Your storefront says a lot about your business, and nothing is more important than the kind of door you choose for entrance and exit. You want your storefront door to make a good impression from the parking lot or street, but you’re also considering other factors. You will need to weigh the cost of the doors against their durability, and the amount of maintenance they may need. You’ll have to think about energy efficiency. If the door is glass, how will that affect the comfort levels of the people inside your business? How safe is the door, in terms of protecting your property and the people inside?
You have a number of options to choose from, depending on the nature of your business. Here are some to consider for your next storefront door.
Glass, Sliding and Folding
Glass doors allow the light inside, and can brighten up your establishment. They also allow the public to see inside and, with the right interior, find themselves accepting to the invitation to come on in.
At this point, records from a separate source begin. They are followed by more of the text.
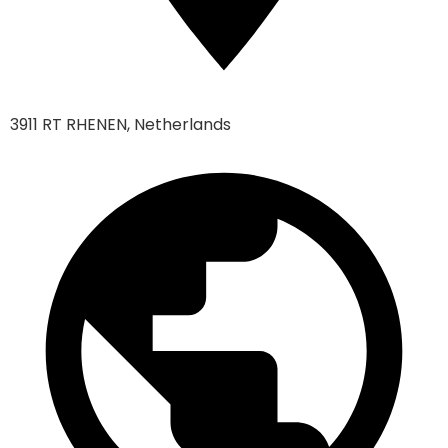
3911 RT RHENEN, Netherlands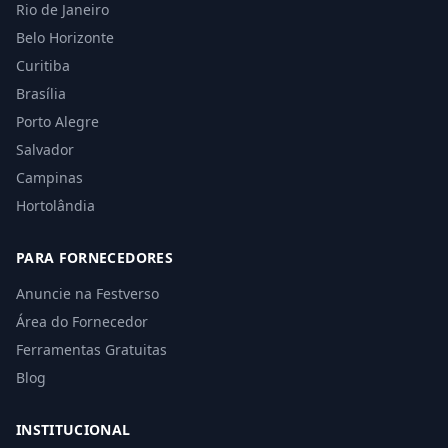
Rio de Janeiro
Belo Horizonte
Curitiba
Brasília
Porto Alegre
Salvador
Campinas
Hortolândia
PARA FORNECEDORES
Anuncie na Festverso
Área do Fornecedor
Ferramentas Gratuitas
Blog
INSTITUCIONAL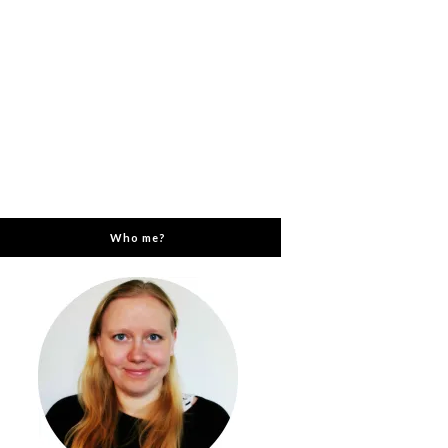
Who me?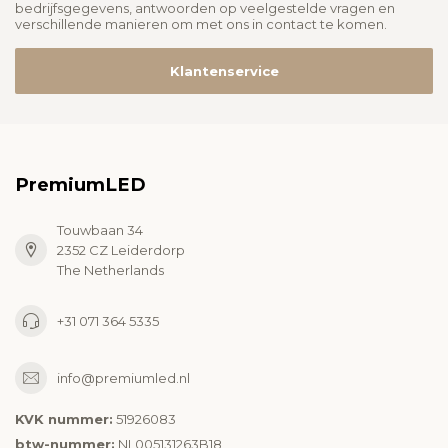
bedrijfsgegevens, antwoorden op veelgestelde vragen en
verschillende manieren om met ons in contact te komen.
Klantenservice
PremiumLED
Touwbaan 34
2352 CZ Leiderdorp
The Netherlands
+31 071 364 5335
info@premiumled.nl
KVK nummer:
51926083
btw-nummer:
NL005131263B18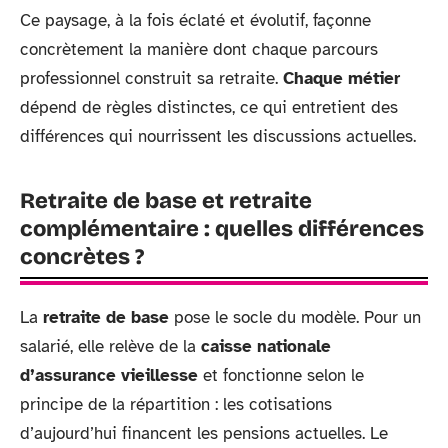
Ce paysage, à la fois éclaté et évolutif, façonne
concrètement la manière dont chaque parcours
professionnel construit sa retraite.
Chaque métier
dépend de règles distinctes, ce qui entretient des
différences qui nourrissent les discussions actuelles.
Retraite de base et retraite
complémentaire : quelles différences
concrètes ?
La
retraite de base
pose le socle du modèle. Pour un
salarié, elle relève de la
caisse nationale
d’assurance vieillesse
et fonctionne selon le
principe de la répartition : les cotisations
d’aujourd’hui financent les pensions actuelles. Le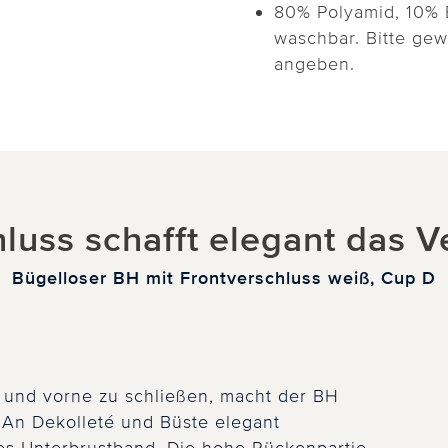
80% Polyamid, 10% 
waschbar. Bitte ge
angeben.
luss schafft elegant das 
Bügelloser BH mit Frontverschluss weiß, Cup D
t und vorne zu schließen, macht der BH
 An Dekolleté und Büste elegant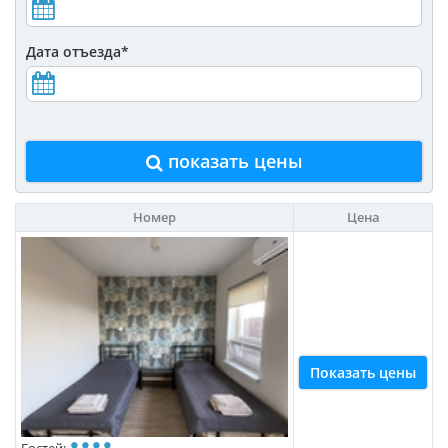
Дата отъезда
*
показать цены
Номер
Цена
Показать цены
Sliding and folding doors may be used when there isn’t room for a swing-type door. Folding doors may be seen in restaurants where the proprietors want to bring some of the outdoors to the interior. Sliding doors might be preferred in a healthcare business. Aluminum, fiberglass or different types of wood will work as frames. You might design the door to swing in one or both directions, and with top or bottom tracks.
These doors are constructed with three or four glass doors issuing from a central shaft and rotating around an axis. They have a cylindrical enclosure that prevents drafts and acts as an airlock, so they provide energy efficiency. They are a good choice for businesses with lots of foot traffic, and where temperature extremes can create discomfort.
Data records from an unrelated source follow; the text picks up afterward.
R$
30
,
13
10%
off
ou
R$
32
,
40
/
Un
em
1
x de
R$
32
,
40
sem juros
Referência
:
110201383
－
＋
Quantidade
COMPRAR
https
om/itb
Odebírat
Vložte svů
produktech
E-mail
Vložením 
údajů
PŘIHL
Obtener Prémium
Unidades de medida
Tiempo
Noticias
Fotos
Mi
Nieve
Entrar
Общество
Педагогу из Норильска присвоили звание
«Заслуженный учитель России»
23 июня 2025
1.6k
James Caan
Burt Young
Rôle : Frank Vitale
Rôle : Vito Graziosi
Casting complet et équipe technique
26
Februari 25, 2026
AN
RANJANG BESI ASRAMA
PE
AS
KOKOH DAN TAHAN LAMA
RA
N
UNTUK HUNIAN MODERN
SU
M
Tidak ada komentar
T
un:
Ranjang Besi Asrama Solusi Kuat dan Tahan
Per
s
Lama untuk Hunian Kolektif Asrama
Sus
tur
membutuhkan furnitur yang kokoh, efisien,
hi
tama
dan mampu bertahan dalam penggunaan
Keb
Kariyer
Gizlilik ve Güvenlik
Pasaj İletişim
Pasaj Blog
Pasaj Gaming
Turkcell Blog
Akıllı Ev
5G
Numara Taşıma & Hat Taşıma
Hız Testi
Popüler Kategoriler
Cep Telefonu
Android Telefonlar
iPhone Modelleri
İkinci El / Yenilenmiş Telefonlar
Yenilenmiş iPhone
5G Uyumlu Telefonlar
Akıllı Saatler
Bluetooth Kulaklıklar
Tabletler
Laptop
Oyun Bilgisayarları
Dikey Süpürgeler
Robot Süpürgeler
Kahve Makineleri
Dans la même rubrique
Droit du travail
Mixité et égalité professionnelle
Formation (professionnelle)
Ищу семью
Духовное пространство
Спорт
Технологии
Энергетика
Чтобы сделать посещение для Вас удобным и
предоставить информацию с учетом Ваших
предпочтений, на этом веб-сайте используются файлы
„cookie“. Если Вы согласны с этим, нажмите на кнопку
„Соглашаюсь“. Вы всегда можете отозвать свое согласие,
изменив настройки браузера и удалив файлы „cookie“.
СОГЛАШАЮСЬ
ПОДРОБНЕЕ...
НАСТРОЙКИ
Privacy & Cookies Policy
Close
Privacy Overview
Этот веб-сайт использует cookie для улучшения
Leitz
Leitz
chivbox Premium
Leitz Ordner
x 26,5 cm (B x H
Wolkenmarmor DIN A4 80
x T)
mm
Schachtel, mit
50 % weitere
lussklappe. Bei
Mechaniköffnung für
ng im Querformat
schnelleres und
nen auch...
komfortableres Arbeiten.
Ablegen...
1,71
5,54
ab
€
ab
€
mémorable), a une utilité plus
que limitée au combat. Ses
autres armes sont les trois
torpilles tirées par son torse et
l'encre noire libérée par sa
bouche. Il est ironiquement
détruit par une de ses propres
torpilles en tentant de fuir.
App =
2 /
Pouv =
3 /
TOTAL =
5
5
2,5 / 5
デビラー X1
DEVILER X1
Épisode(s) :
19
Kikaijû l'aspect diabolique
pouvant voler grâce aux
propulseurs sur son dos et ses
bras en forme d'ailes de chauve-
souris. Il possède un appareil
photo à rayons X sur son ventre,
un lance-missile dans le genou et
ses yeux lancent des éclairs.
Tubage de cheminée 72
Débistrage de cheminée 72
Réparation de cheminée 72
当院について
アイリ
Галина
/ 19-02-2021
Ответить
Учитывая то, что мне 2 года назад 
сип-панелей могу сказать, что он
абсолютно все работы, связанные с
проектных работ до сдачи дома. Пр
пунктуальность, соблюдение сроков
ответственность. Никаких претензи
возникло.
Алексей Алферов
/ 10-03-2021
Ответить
Aluminum/Glass Entrance Doors
Aluminum is one of the most versatile materials used for storefronts. It’s lighter than steel, and has a sleek, modern look that can dress up your front door. Stile widths will vary, as will your choices in finishes, including painted, silver or bronze. You may want your doors to be all glass, or with metal below the crossbar. You’ll also choose thickness of the glass, and whether you prefer insulated or laminated safety glass (laminated glass doesn’t shatter, and holds up better against the elements).
Aluminum is also corrosion resistant, and is easy to recycle.
Narrow-stile aluminum doors with glass windows are found everywhere these days, and are used in post offices, housing facilities, strip malls, jewelry and gift stores, markets, movie theaters, banks and restaurants.
Storefront aluminum glass doors may swing, slide, and telescope.